The mean time history results were compared against the mean daily observed time histories for verification, which as you can see in the charts below, matches quite well.
Validation Plot comparing mean daily temperature from historical data and stochastic simulation results
Validation Plot comparing mean daily precipitation from historical data and stochastic simulation results
Validation Plot comparing Peak Day Precipitation - Probability Distribution
Validation Plot comparing Annual Total Precipitation - Probability Distribution

Validation Plot comparing Annual Wet Days - Probability Distribution
I wasn't satisfied with the calibration that resulted in the 3 plots shown above so I decided to try incorporating some auto-correlation to the 2 precipitation stochastic elements found in WGEN. It should be noted that auto-correlation of stochastic inputs is not documented so this should be considered experimental at this point. Below are the same charts but with the following stochstic inputs having auto-correlation of  0.6 and 0.4 respectively: Precip_every_day and Wet_if_less_than_prob.
Validation Plot comparing Peak Day Precipitation - Probability Distribution
Validation Plot comparing Annual Total Precipitation - Probability Distribution
Validation Plot comparing Annual Wet Days - Probability Distribution

Now you can generate stochastic weather data with just the historic time series information using this process. In fact, you could link the models together to bypass the need for Excel to better streamline the process. 

The WGEN model is a very effective way to easily simulate synthetic rainfall and temperature time series as seen in the plot below.

I hope this was useful for you. If you have any questions about the process or the model files, please feel free to let us know!


  1. Hi, if you were to decide that the rain probability plots shown at the end indicated a poor calibration, what would you do to improve the model?

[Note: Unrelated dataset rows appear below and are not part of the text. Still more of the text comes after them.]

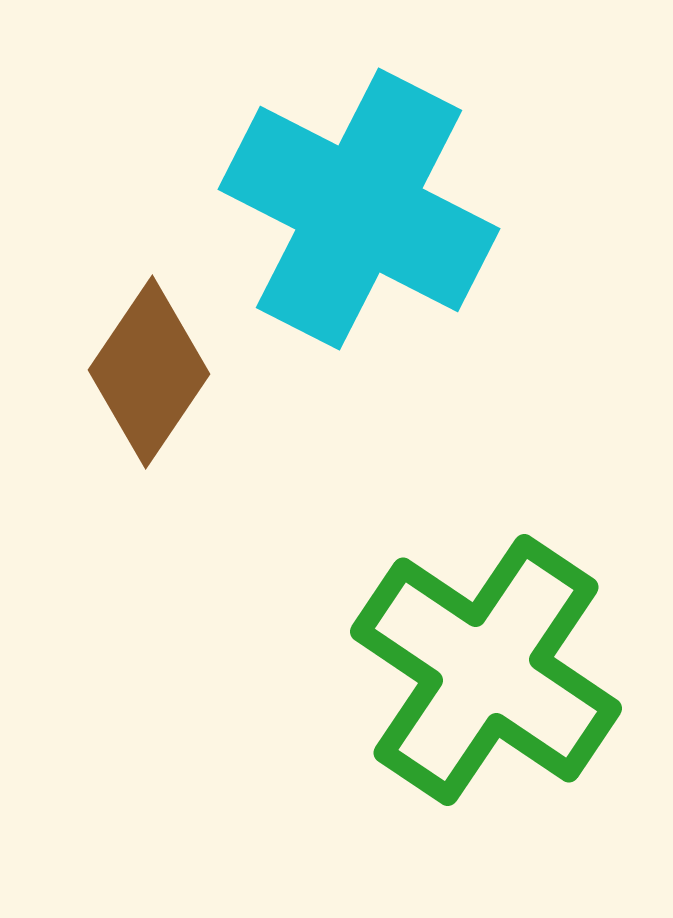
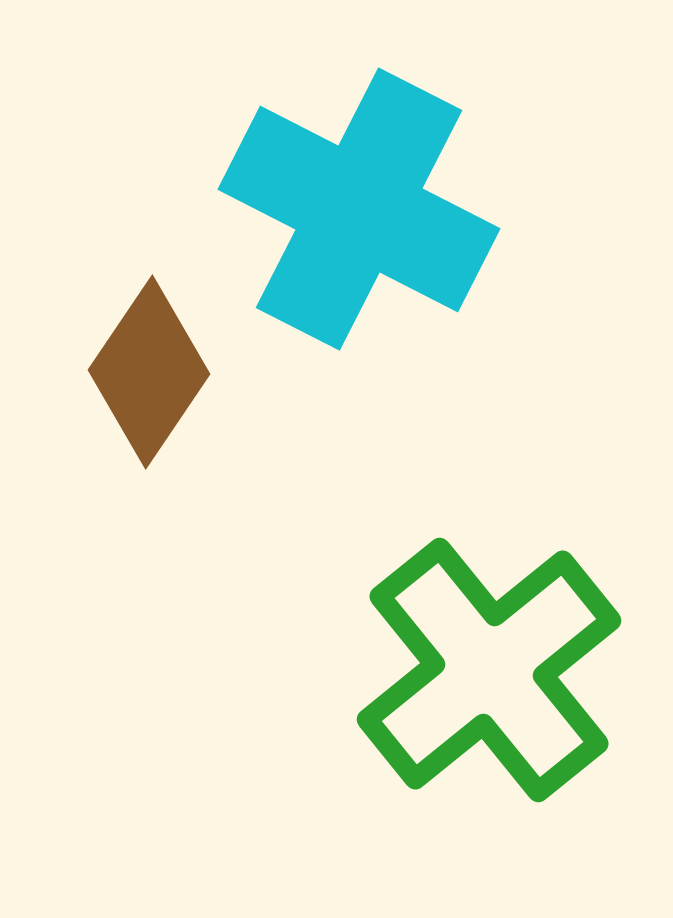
green cross: moved 3 px right; rotated 17 degrees clockwise
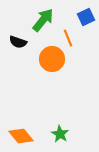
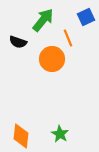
orange diamond: rotated 45 degrees clockwise
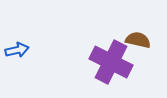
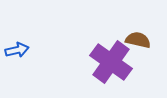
purple cross: rotated 9 degrees clockwise
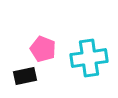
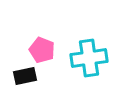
pink pentagon: moved 1 px left, 1 px down
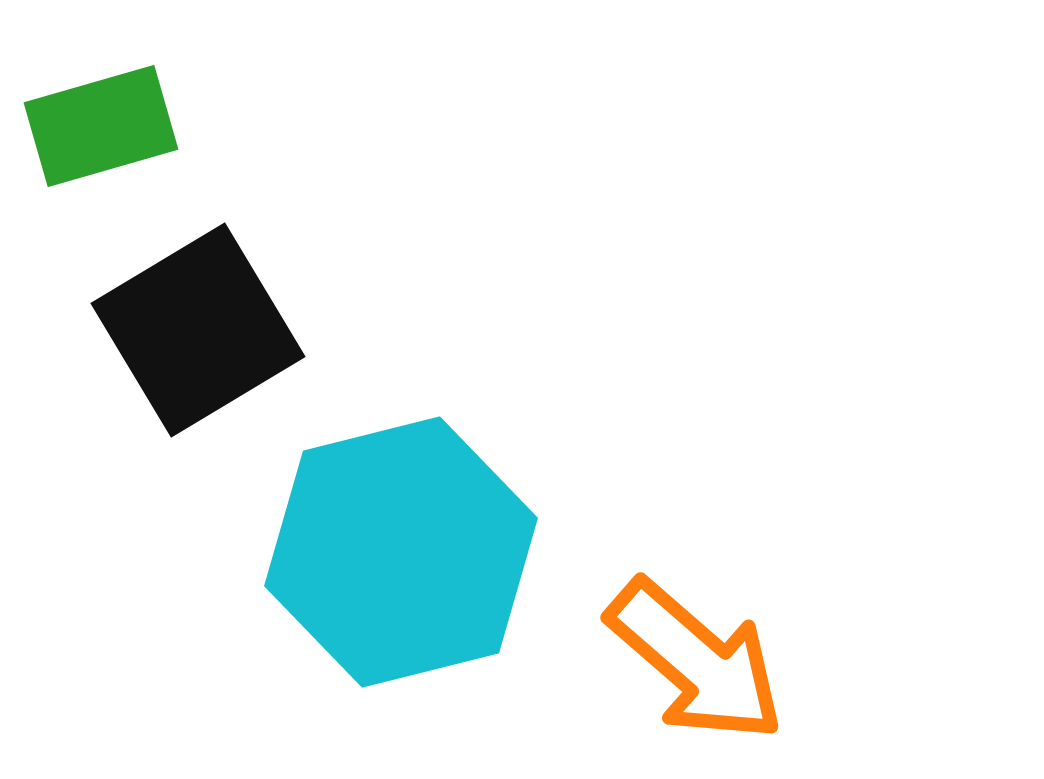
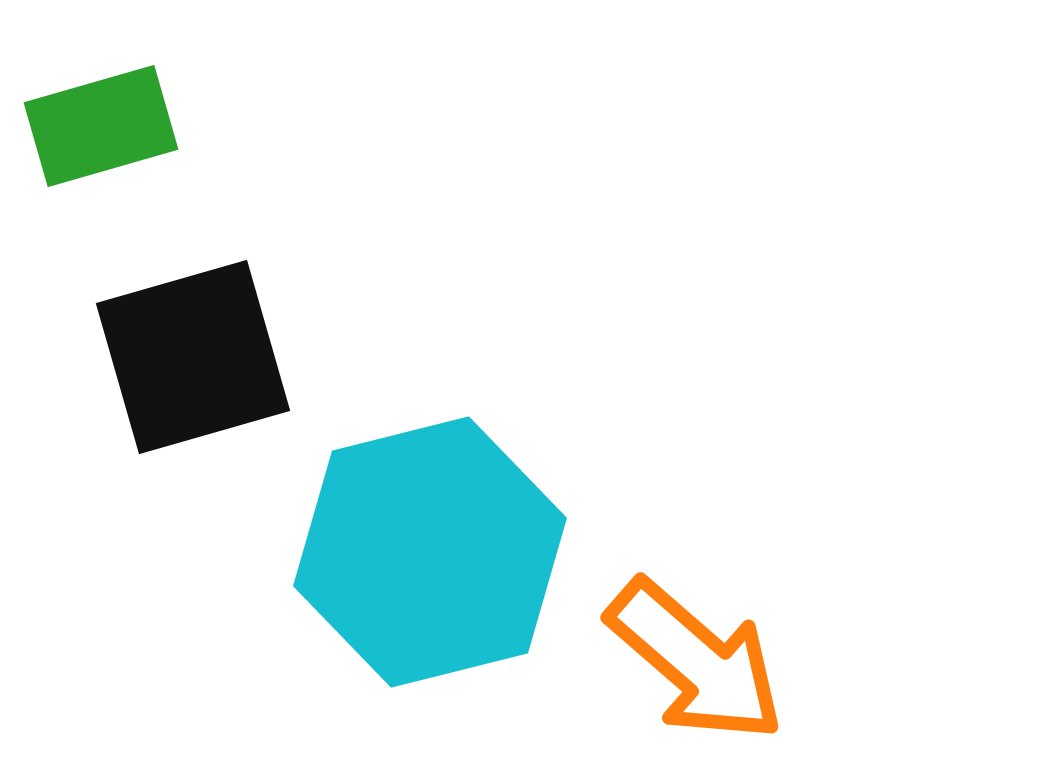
black square: moved 5 px left, 27 px down; rotated 15 degrees clockwise
cyan hexagon: moved 29 px right
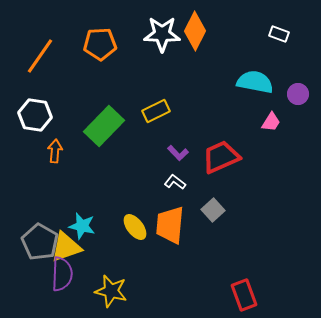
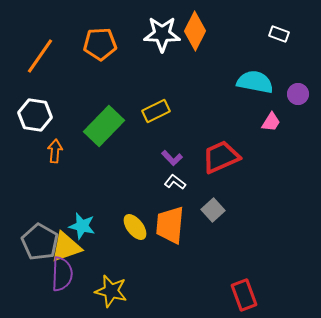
purple L-shape: moved 6 px left, 5 px down
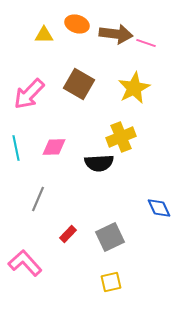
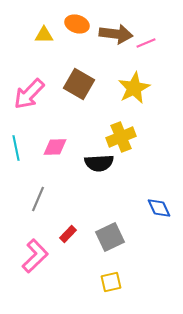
pink line: rotated 42 degrees counterclockwise
pink diamond: moved 1 px right
pink L-shape: moved 10 px right, 7 px up; rotated 88 degrees clockwise
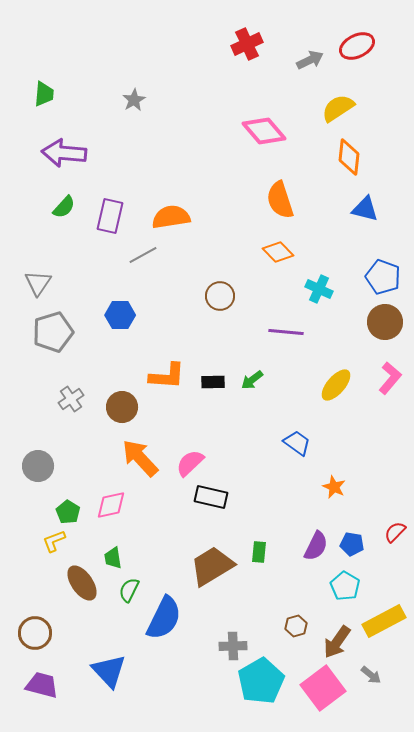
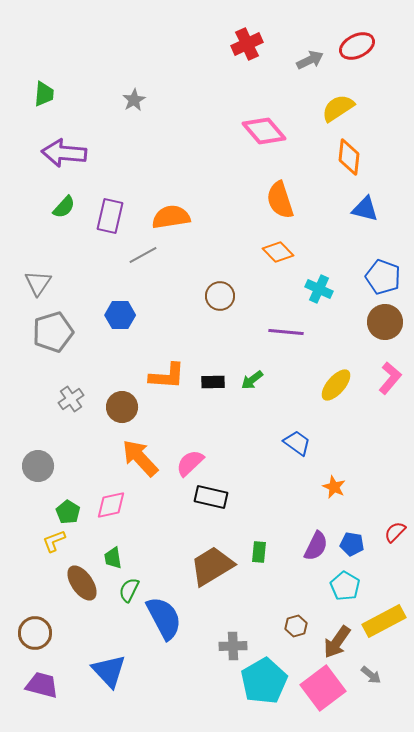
blue semicircle at (164, 618): rotated 54 degrees counterclockwise
cyan pentagon at (261, 681): moved 3 px right
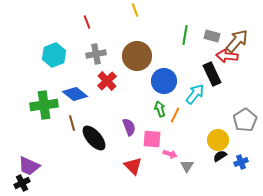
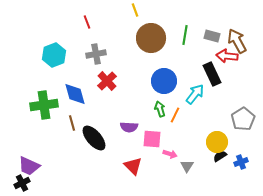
brown arrow: rotated 70 degrees counterclockwise
brown circle: moved 14 px right, 18 px up
blue diamond: rotated 35 degrees clockwise
gray pentagon: moved 2 px left, 1 px up
purple semicircle: rotated 114 degrees clockwise
yellow circle: moved 1 px left, 2 px down
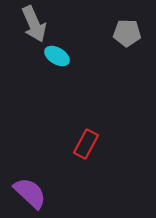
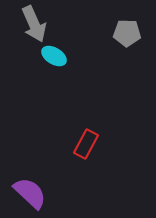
cyan ellipse: moved 3 px left
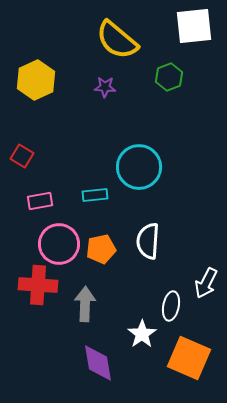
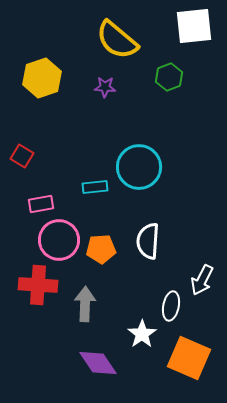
yellow hexagon: moved 6 px right, 2 px up; rotated 6 degrees clockwise
cyan rectangle: moved 8 px up
pink rectangle: moved 1 px right, 3 px down
pink circle: moved 4 px up
orange pentagon: rotated 8 degrees clockwise
white arrow: moved 4 px left, 3 px up
purple diamond: rotated 24 degrees counterclockwise
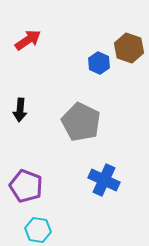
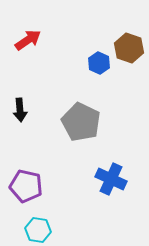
black arrow: rotated 10 degrees counterclockwise
blue cross: moved 7 px right, 1 px up
purple pentagon: rotated 8 degrees counterclockwise
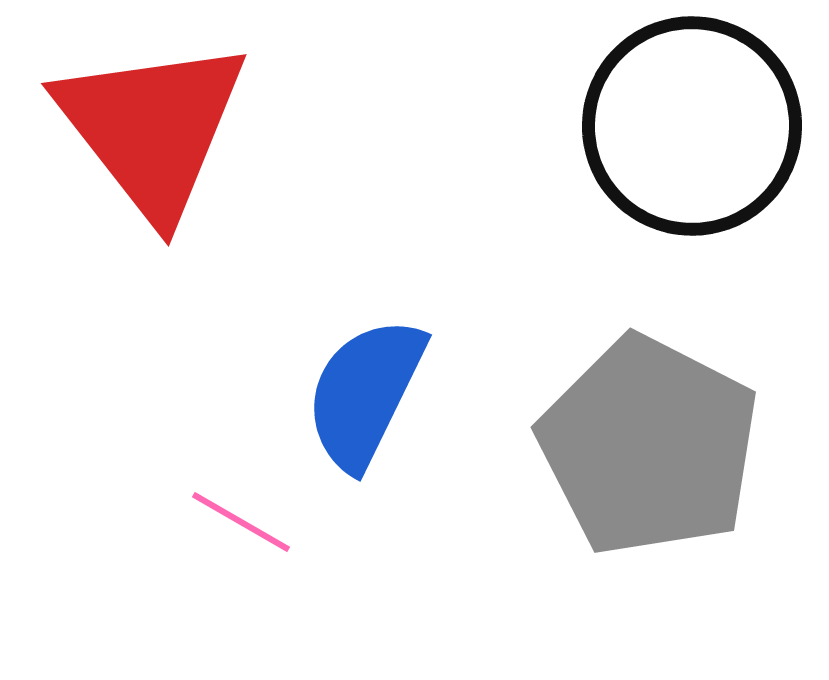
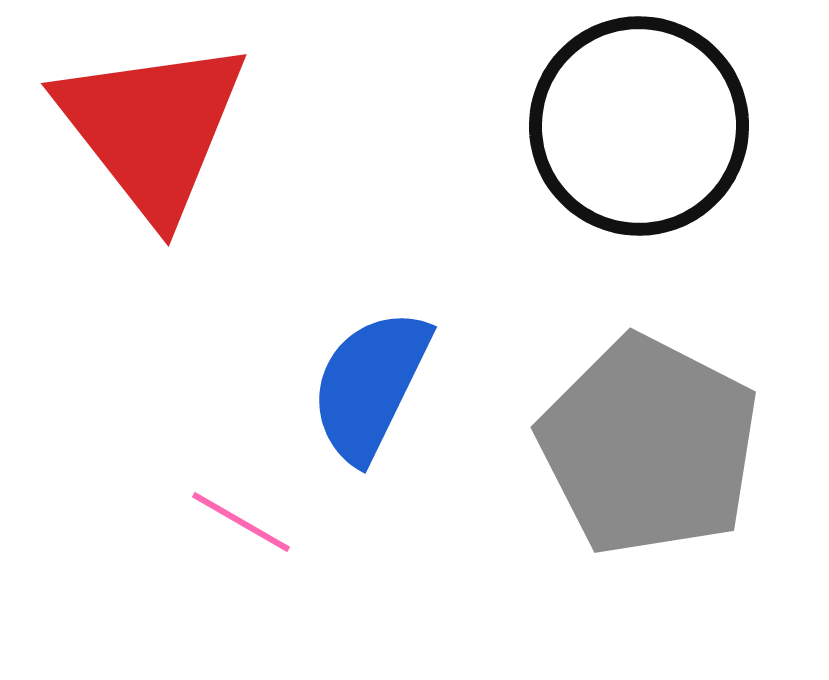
black circle: moved 53 px left
blue semicircle: moved 5 px right, 8 px up
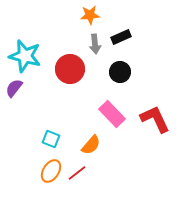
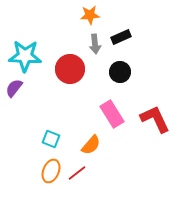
cyan star: rotated 12 degrees counterclockwise
pink rectangle: rotated 12 degrees clockwise
orange ellipse: rotated 10 degrees counterclockwise
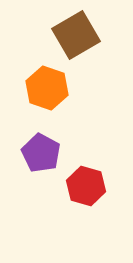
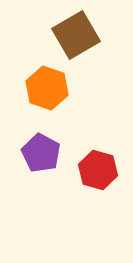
red hexagon: moved 12 px right, 16 px up
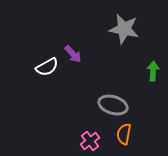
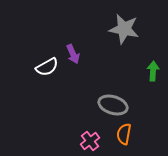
purple arrow: rotated 18 degrees clockwise
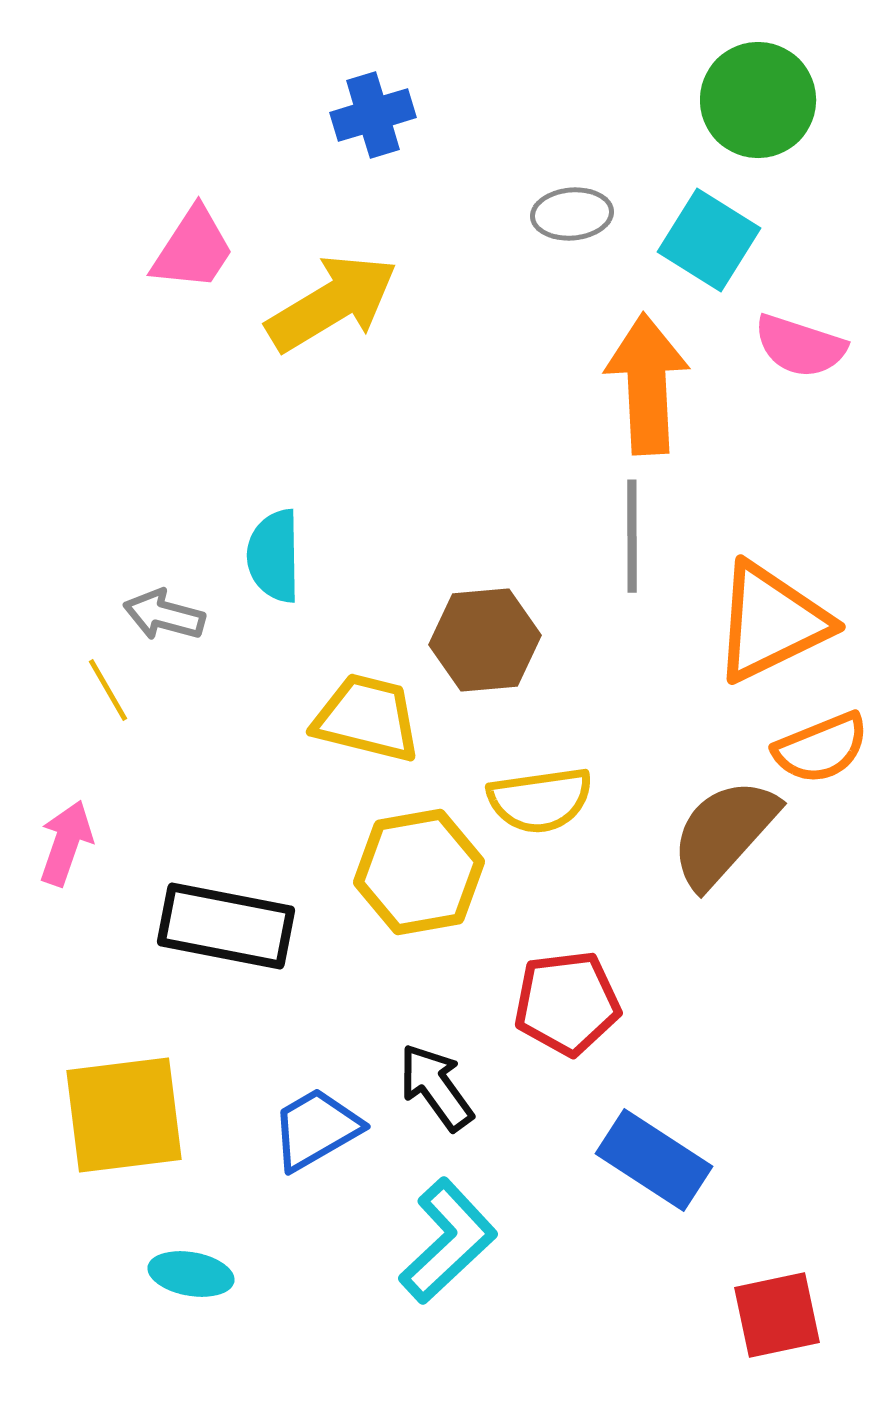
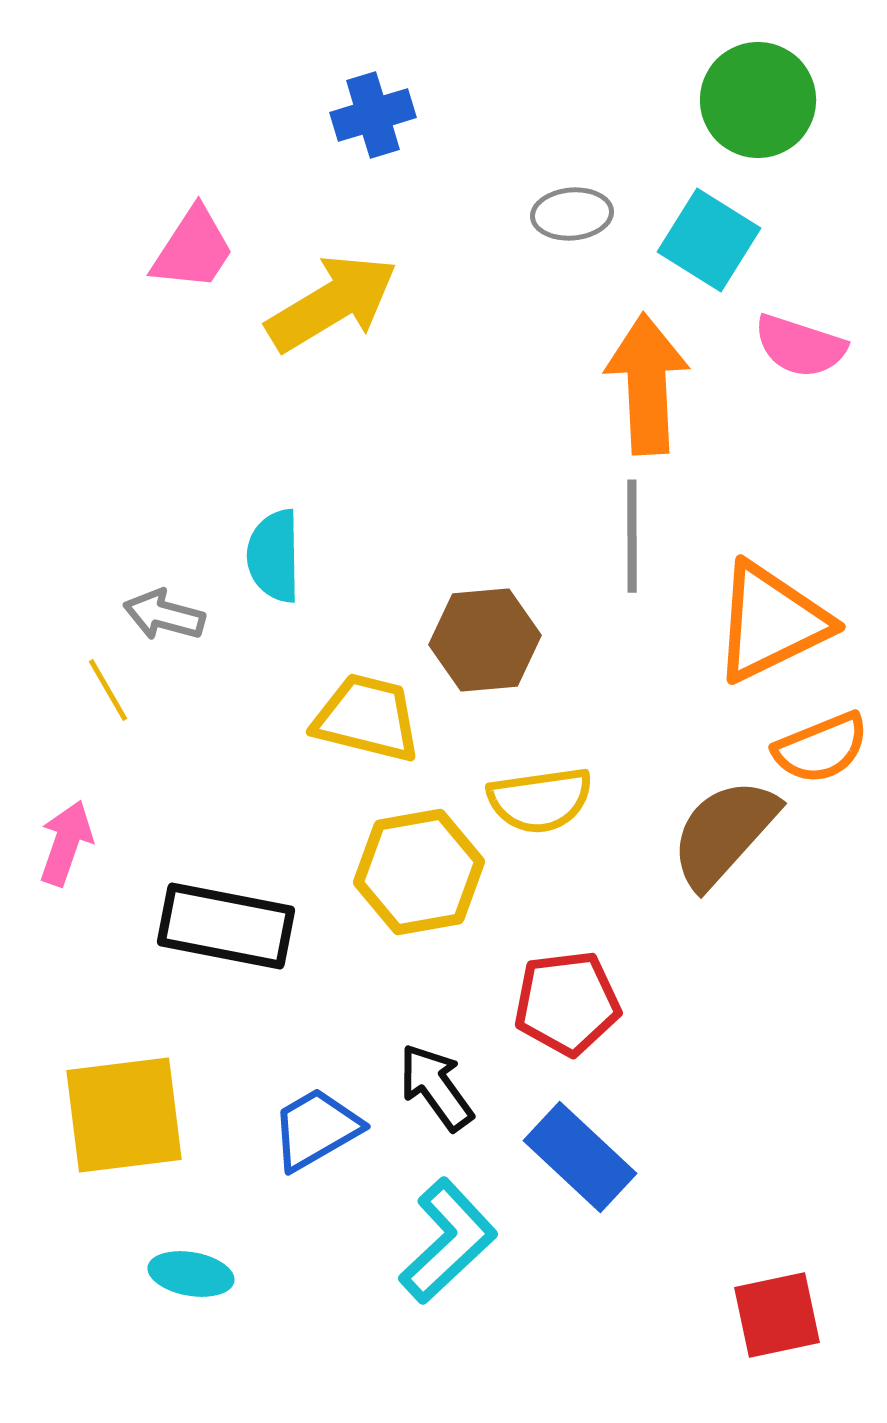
blue rectangle: moved 74 px left, 3 px up; rotated 10 degrees clockwise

    1. Good question. If you look at the functions behind the rainfall generator of WGEN, you will see it uses a Gamma distribution with a first-order Markov chain to vary the rain intensity day by day. For WGEN, a distribution with a minimum number of parameters was needed to minimize the problem of defining the parameters for a large number of locations. I think the first step I would make at improving the calibration would be to further analyze the observed rain variability to see how closely it fits to a gamma distribution. Perhaps you could try changing the distribution. I hope this helps!

  2. I just tried adding some autocorrelation to the precipitation rate and wet/dry day switch stochastics and found a much better correlation. Please see the revision above.